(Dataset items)
---------------
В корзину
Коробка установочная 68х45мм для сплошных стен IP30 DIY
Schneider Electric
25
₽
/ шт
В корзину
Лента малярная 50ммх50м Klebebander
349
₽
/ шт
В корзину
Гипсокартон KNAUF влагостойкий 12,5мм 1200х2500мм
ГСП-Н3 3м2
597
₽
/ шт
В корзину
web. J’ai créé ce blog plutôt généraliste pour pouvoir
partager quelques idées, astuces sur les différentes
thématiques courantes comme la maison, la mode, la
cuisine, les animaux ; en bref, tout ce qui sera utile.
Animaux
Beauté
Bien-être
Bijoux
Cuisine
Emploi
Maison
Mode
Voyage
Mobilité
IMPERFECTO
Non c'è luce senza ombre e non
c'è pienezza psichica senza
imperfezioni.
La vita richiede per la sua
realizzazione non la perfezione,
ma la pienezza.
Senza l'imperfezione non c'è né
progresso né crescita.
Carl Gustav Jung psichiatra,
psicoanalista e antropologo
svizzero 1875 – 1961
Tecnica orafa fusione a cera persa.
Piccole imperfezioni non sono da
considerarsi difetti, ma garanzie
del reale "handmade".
---------------
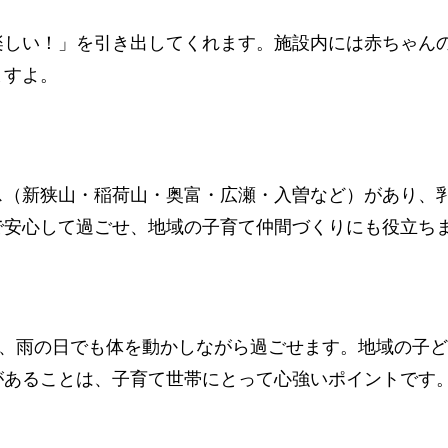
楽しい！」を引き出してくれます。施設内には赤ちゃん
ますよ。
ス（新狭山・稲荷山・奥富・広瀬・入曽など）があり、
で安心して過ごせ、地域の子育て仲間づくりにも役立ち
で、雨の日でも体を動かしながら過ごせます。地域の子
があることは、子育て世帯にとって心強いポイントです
---------------
__What the task requires__: How many lines in the entries above hold the word "pienezza"? Reply with the number by itself.

__Written reply__: 2